DESCRIPTION OF THE TASK :: Copy all records verbatim, images excluded.

Records from a data collection ::
..........

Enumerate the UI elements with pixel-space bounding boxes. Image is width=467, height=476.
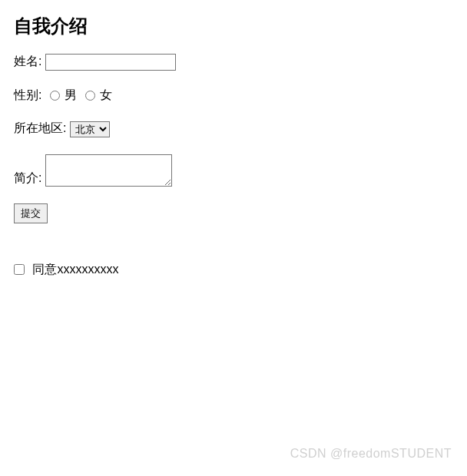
gender-female-radio[interactable] [85, 91, 95, 101]
name-input[interactable] [45, 54, 176, 71]
bio-label: 简介: [14, 171, 41, 184]
gender-female-label: 女 [100, 88, 112, 101]
gender-male-radio[interactable] [50, 91, 60, 101]
name-field-row: 姓名: [14, 54, 453, 71]
bio-field-row: 简介: [14, 154, 453, 187]
bio-textarea[interactable] [45, 154, 172, 187]
region-select[interactable]: 北京 [70, 121, 110, 137]
submit-row: 提交 [14, 203, 453, 223]
agree-label: 同意xxxxxxxxxx [32, 263, 118, 276]
gender-male-label: 男 [65, 88, 77, 101]
region-label: 所在地区: [14, 121, 66, 134]
page-title: 自我介绍 [14, 14, 453, 38]
agree-checkbox[interactable] [14, 264, 25, 275]
watermark-text: CSDN @freedomSTUDENT [290, 447, 452, 461]
agree-row: 同意xxxxxxxxxx [14, 262, 453, 278]
name-label: 姓名: [14, 55, 41, 68]
region-field-row: 所在地区: 北京 [14, 121, 453, 137]
gender-label: 性别: [14, 88, 41, 101]
gender-field-row: 性别: 男 女 [14, 88, 453, 104]
submit-button[interactable]: 提交 [14, 203, 48, 223]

..........

WRITTEN SOLUTION ::
Enumerate the UI elements with pixel-space bounding boxes. Image is width=467, height=476.
gender-female-radio[interactable] [85, 91, 95, 101]
name-input[interactable] [45, 54, 176, 71]
bio-label: 简介: [14, 171, 41, 184]
gender-female-label: 女 [100, 88, 112, 101]
gender-male-radio[interactable] [50, 91, 60, 101]
name-field-row: 姓名: [14, 54, 453, 71]
bio-field-row: 简介: [14, 154, 453, 187]
bio-textarea[interactable] [45, 154, 172, 187]
region-select[interactable]: 北京 [70, 121, 110, 137]
submit-row: 提交 [14, 203, 453, 223]
agree-label: 同意xxxxxxxxxx [32, 263, 118, 276]
gender-male-label: 男 [65, 88, 77, 101]
region-label: 所在地区: [14, 121, 66, 134]
page-title: 自我介绍 [14, 14, 453, 38]
agree-checkbox[interactable] [14, 264, 25, 275]
watermark-text: CSDN @freedomSTUDENT [290, 447, 452, 461]
agree-row: 同意xxxxxxxxxx [14, 262, 453, 278]
name-label: 姓名: [14, 55, 41, 68]
region-field-row: 所在地区: 北京 [14, 121, 453, 137]
gender-label: 性别: [14, 88, 41, 101]
gender-field-row: 性别: 男 女 [14, 88, 453, 104]
submit-button[interactable]: 提交 [14, 203, 48, 223]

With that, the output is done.